The board eventually voted 3–2 to create the new staff position, directing staff to create a job description and recruit candidates.
That job description will likely shape how the town moves forward with its sustainability efforts.
Based on conversations before and during the Tuesday board meeting, while those in favor supported hiring a sustainability coordinator, not all agreed on what sustainability encompassed.
Nor do they agree on how to approach the myriad chicken-and-egg questions of adapting municipal policy to address the overwhelming scientific consensus of grave consequences from global climate change.
Such questions include: Should the new coordinator focus only on energy efficiency? Is the issue all about climate change? What about the town's economic and demographic struggles? How does the opiate crisis fit into the puzzle? How will Brattleboro survive as a town over the coming decades?
Which issue makes sense to tackle first?
A long road to a decision
The debate about hiring a sustainability coordinator to focus on energy issues started approximately 2{1/2} years ago, according to Town Manager Peter Elwell.
Elwell said that staff worked on the idea and, during that year's budget process, the Selectboard accepted the recommendation not to create the position.
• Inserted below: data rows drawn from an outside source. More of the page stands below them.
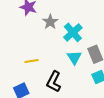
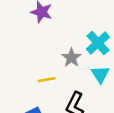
gray star: (50, 22) -> (71, 58), moved

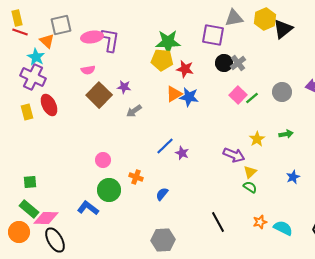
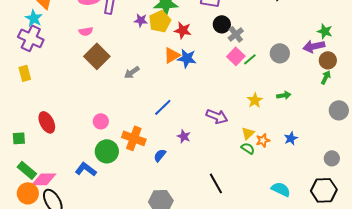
yellow pentagon: (162, 60) -> (160, 21), turned -30
gray cross: (238, 63) -> (236, 34), moved
purple star: (124, 87) -> (141, 20), moved
red ellipse: (49, 105) -> (47, 122), moved
purple star: (182, 153) -> (184, 136), moved
purple arrow: (234, 155) -> (217, 116), moved
orange cross: (136, 177) -> (134, 138), size x1.6
green square: (30, 182) -> (19, 138), moved
orange star: (260, 222) -> (263, 140), moved
orange circle: (19, 232) -> (28, 193), moved

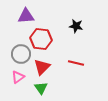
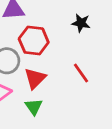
red line: (76, 63) -> (81, 73), turned 42

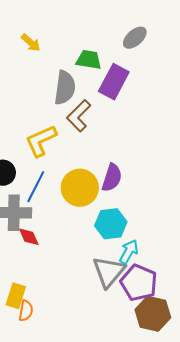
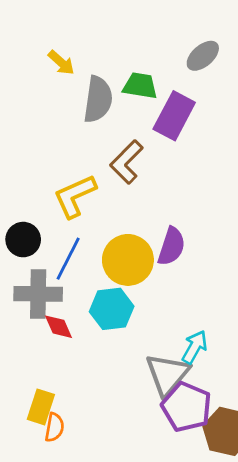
gray semicircle: (65, 88) -> (98, 99), moved
cyan hexagon: (111, 224) -> (112, 309), moved
purple pentagon: (139, 283) -> (186, 407), moved

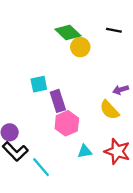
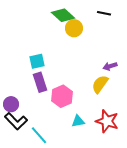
purple rectangle: (58, 101) -> (40, 82), moved
yellow semicircle: (109, 110) -> (100, 84), turned 78

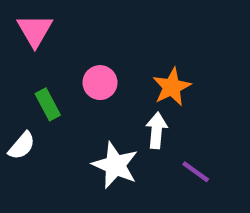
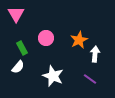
white arrow: (157, 130) -> (95, 54), moved
white semicircle: (22, 146) -> (18, 67), moved

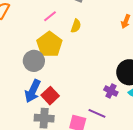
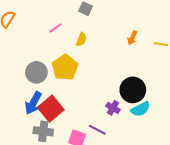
yellow pentagon: (49, 44) -> (65, 67), moved
red square: (50, 96) -> (51, 109), size x1.4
This recommendation was based on the activities the town was focused on, such as wastewater, solid waste, and curbside composting.
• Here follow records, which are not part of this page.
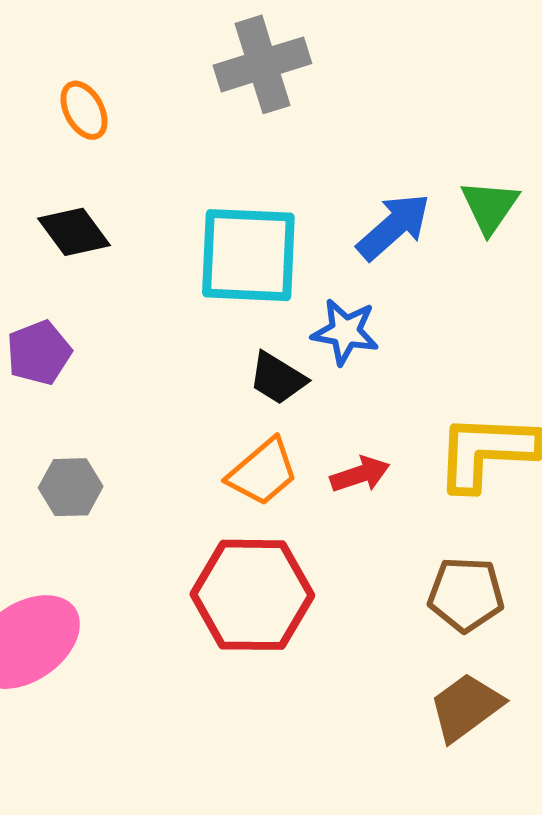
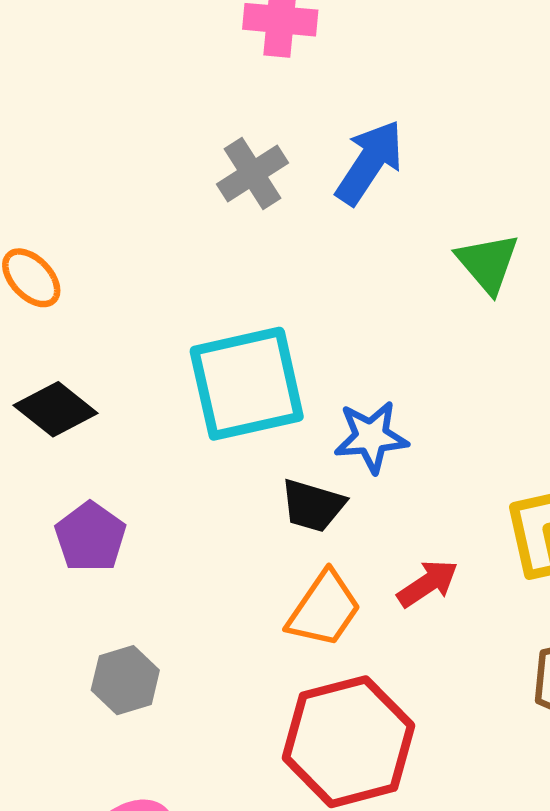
gray cross: (262, 64) -> (253, 173), moved, size x0.7
blue arrow: (394, 227) -> (369, 162), moved
purple pentagon: (39, 353) -> (90, 537), moved

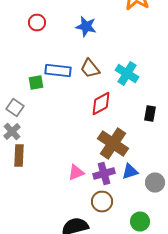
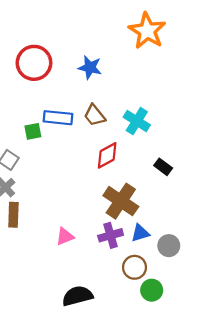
red circle: (37, 22) -> (34, 63), size x1.8
black rectangle: (150, 114) -> (163, 167), turned -63
pink triangle: (76, 172) -> (65, 236), moved
brown circle: (102, 202) -> (135, 267), moved

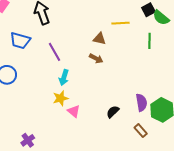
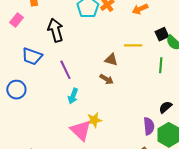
yellow star: (61, 98) -> (94, 120), moved
pink triangle: (74, 111) -> (81, 130), size x1.6
black semicircle: (113, 112) -> (165, 107), moved

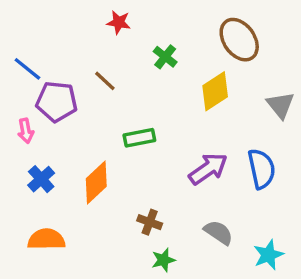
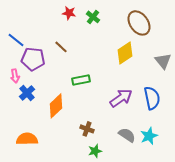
green cross: (165, 57) -> (93, 17), moved
blue cross: (41, 179) -> (27, 93), moved
cyan star: (268, 255) -> (149, 136), moved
Elwell said that the town was “doing well and was at the leading edge of things like curbside compost.” Staff had also noted that on the national level, sustainability was being defined beyond energy efficiency to include equity and social justice.
In December, community members again brought the proposal to the board. Elwell said that the board decided to revisit the issue after the annual Representative Town Meeting.
This revisiting would include town staff working with community members, developing a more precise definition of sustainability and a job description in anticipation of developing the position for fiscal year 2021, said Elwell.
But then, at the March Representative Town Meeting, members amended the budget from the floor, authorizing $100,000 for energy efficiency and sustainability.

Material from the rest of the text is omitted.